El micro ictus, aunque breve, puede ser un indicativo de un ictus posterior más grave. Estas señales deben ser identificadas para poder actuar de forma temprana y brindar el cuidado adecuado a las personas mayores afectadas. 

En el siguiente artículo, desde avera, exploraremos más en detalle esta temática.

Mujer mayor realizando ejercicios de recuperación post-ictus con asistencia de avera

Tipos de ictus

Existen diferentes tipos de ictus que pueden afectar a las personas mayores. Es importante comprender estas distintas variantes para poder identificar los síntomas y brindar el tratamiento adecuado.

Ictus isquémico

El ictus isquémico es el tipo más común de ictus en personas mayores. Se produce cuando una arteria se obstruye, lo que impide el flujo sanguíneo adecuado hacia una parte del cerebro. Esta falta de riego sanguíneo puede deberse a la formación de un coágulo o a una estrechez en el vaso sanguíneo.

Ictus hemorrágico

El ictus hemorrágico se produce cuando un vaso sanguíneo en el cerebro se rompe y provoca una hemorragia. Esta hemorragia puede ser causada por la ruptura de una arteria o un aneurisma, y puede resultar en daños graves en el tejido cerebral.

Micro ictus

El micro ictus, también conocido como accidente isquémico transitorio, es una interrupción breve del flujo sanguíneo en una parte del cerebro. Aunque sus síntomas pueden desaparecer rápidamente, es importante tener en cuenta que puede ser un indicador de un futuro ictus más grave.
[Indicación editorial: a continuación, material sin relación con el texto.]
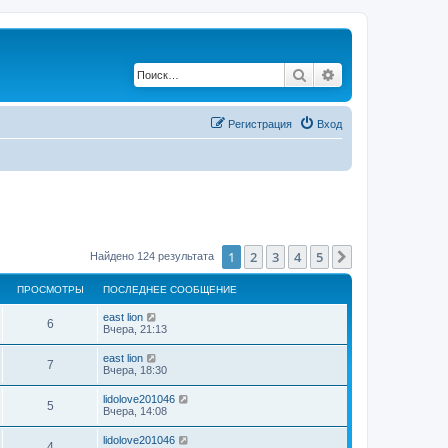
Поиск
Расширенный по
Регистрация
Вход
1
2
3
4
5
След.
Найдено 124 результата
ПРОСМОТРЫ
ПОСЛЕДНЕЕ СООБЩЕНИЕ
east lion
6
Вчера, 21:13
east lion
7
Вчера, 18:30
lidolove201046
5
Вчера, 14:08
lidolove201046
4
Es fundamental comprender los diferentes tipos de ictus para poder identificar los síntomas y proporcionar la atención necesaria de forma oportuna. Cada tipo de ictus requiere un enfoque específico en cuanto al tratamiento y la prevención, por lo que es importante que los cuidadores y familiares estén informados sobre estas diferencias.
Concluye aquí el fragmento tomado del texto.